Neurol Genet. 2021 Oct 12;7(5):e617. doi: 10.1212/NXG.0000000000000617. eCollection 2021 Oct.
Longitudinal measurements of brain atrophy using structural MRI (sMRI) can provide powerful markers for tracking disease progression in neurodegenerative diseases. In this study, we use a disease progression model to learn individual-level disease times and hence reveal a new timeline of sMRI changes in Huntington disease (HD).

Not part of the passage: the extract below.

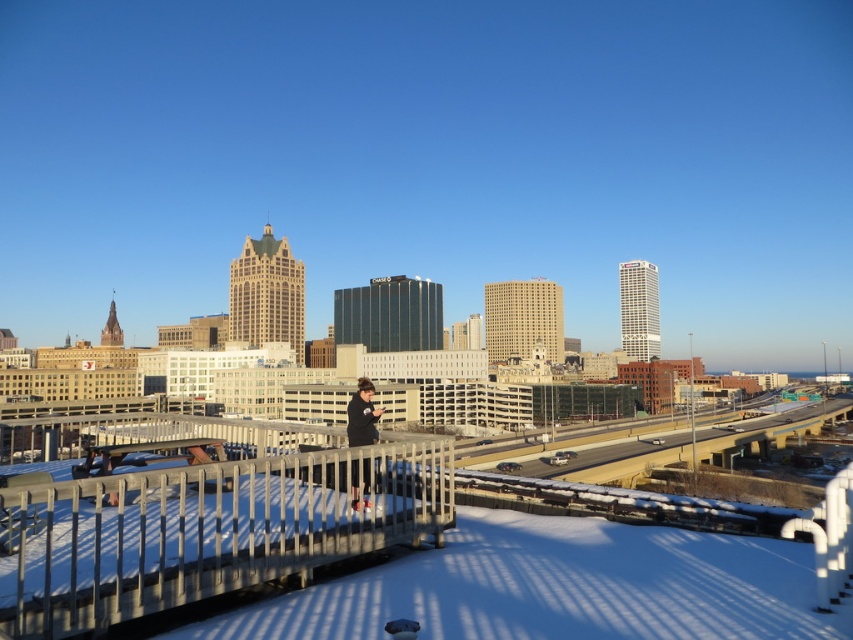 You are standing on the snow covered rooftop and want to take a photo of the city. The metallic gray railing at lower center and the black fabric at center are in your view. Which object is closer to you?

We use data from the 2 largest cohort imaging studies in HD-284 participants from TRACK-HD (100 control, 104 premanifest, and 80 manifest) and 159 participants from PREDICT-HD (36 control and 128 premanifest)-to train and test the model. We longitudinally register T1-weighted sMRI scans from 3 consecutive time points to reduce intraindividual variability and calculate regional brain volumes using an automated segmentation tool with rigorous manual quality control.

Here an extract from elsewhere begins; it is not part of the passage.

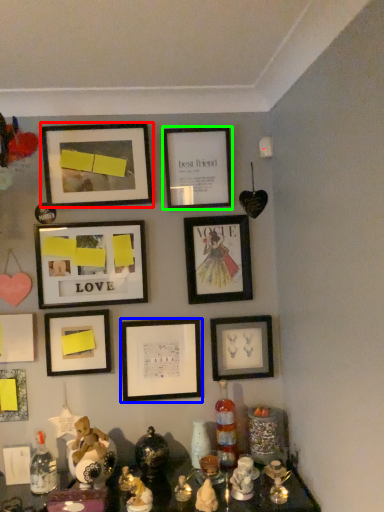 Question: Estimate the real-world distances between objects in this image. Which object is closer to picture frame (highlighted by a red box), picture frame (highlighted by a blue box) or picture frame (highlighted by a green box)?

Choices:
 (A) picture frame
 (B) picture frame

Answer: (B)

Our model reveals, for the first time, the relative magnitude and timescale of subcortical and cortical atrophy changes in HD. We find that the largest (∼20% average change in magnitude) and earliest (∼2 years before average abnormality) changes occur in the subcortex (pallidum, putamen, and caudate), followed by a cascade of changes across other subcortical and cortical regions over a period of ∼11 years. We also show that sMRI, when combined with our disease progression model, provides improved prediction of onset over the current best method (root mean square error = 4.5 years and maximum error = 7.9 years vs root mean square error = 6.6 years and maximum error = 18.2 years).

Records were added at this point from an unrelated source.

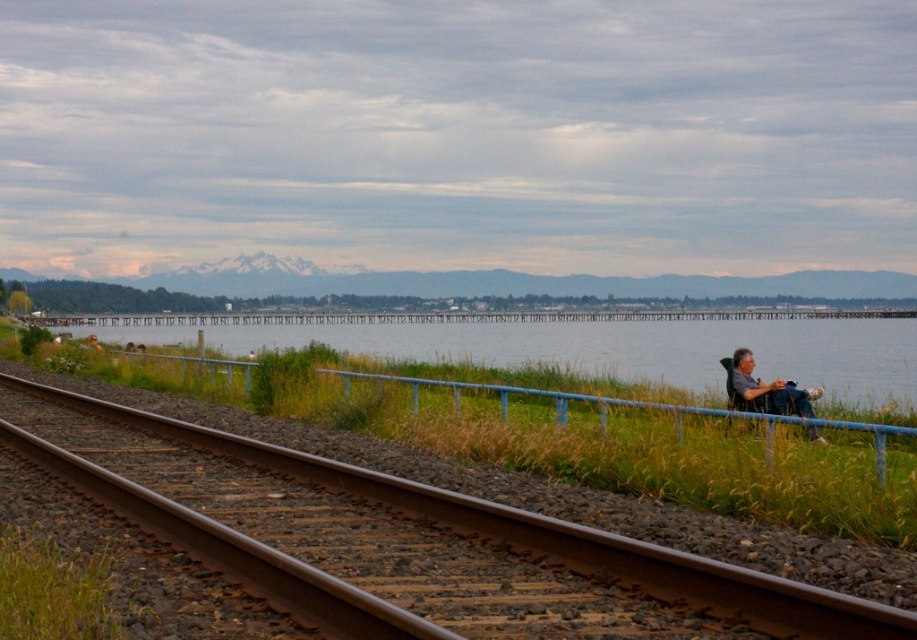 Question: Can you confirm if clear blue water at center is positioned to the right of green grass at lower left?

Choices:
 (A) no
 (B) yes

Answer: (B)

Question: Considering the real-world distances, which object is farthest from the gray fabric chair at right?

Choices:
 (A) clear blue water at center
 (B) green grass at lower left
 (C) brown metal track at lower left

Answer: (A)

Question: Which object appears closest to the camera in this image?

Choices:
 (A) green grass at lower left
 (B) clear blue water at center
 (C) gray fabric chair at right

Answer: (A)

Question: Can you confirm if clear blue water at center is wider than gray fabric chair at right?

Choices:
 (A) yes
 (B) no

Answer: (A)

Question: Which of the following is the farthest from the observer?

Choices:
 (A) clear blue water at center
 (B) green grass at lower left

Answer: (A)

Our findings support the use of disease progression modeling to reveal new information from sMRI, which can potentially inform imaging marker selection for clinical trials.
使用结构磁共振成像(sMRI)对脑萎缩进行纵向测量可为追踪神经退行性疾病的疾病进展提供有力的标志物。在本研究中,我们使用一种疾病进展模型来了解个体水平的疾病时间,从而揭示亨廷顿病(HD)中sMRI变化的新时间线。
我们使用来自HD领域两项最大队列成像研究的数据——来自TRACK-HD研究的284名参与者(100名对照者、104名临床前患者和80名临床患者)以及来自PREDICT-HD研究的159名参与者(36名对照者和128名临床前患者)——来训练和测试该模型。我们对连续3个时间点的T1加权sMRI扫描进行纵向配准,以减少个体内变异性,并使用具有严格人工质量控制的自动分割工具计算脑区体积。
我们的模型首次揭示了HD患者皮质下和皮质萎缩变化的相对幅度和时间尺度。我们发现,最大(平均变化幅度约20%)且最早(平均异常前约2年)的变化发生在皮质下(苍白球、壳核和尾状核),随后在约11年的时间里,其他皮质下和皮质区域出现一系列变化。我们还表明,当sMRI与我们的疾病进展模型相结合时,与当前最佳方法相比,对发病的预测有所改善(均方根误差 = 4.5年,最大误差 = 7.9年;相比之下,当前最佳方法的均方根误差 = 6.6年,最大误差 = 18.2年)。
我们的研究结果支持使用疾病进展模型从sMRI中揭示新信息,这可能为临床试验的成像标志物选择提供参考。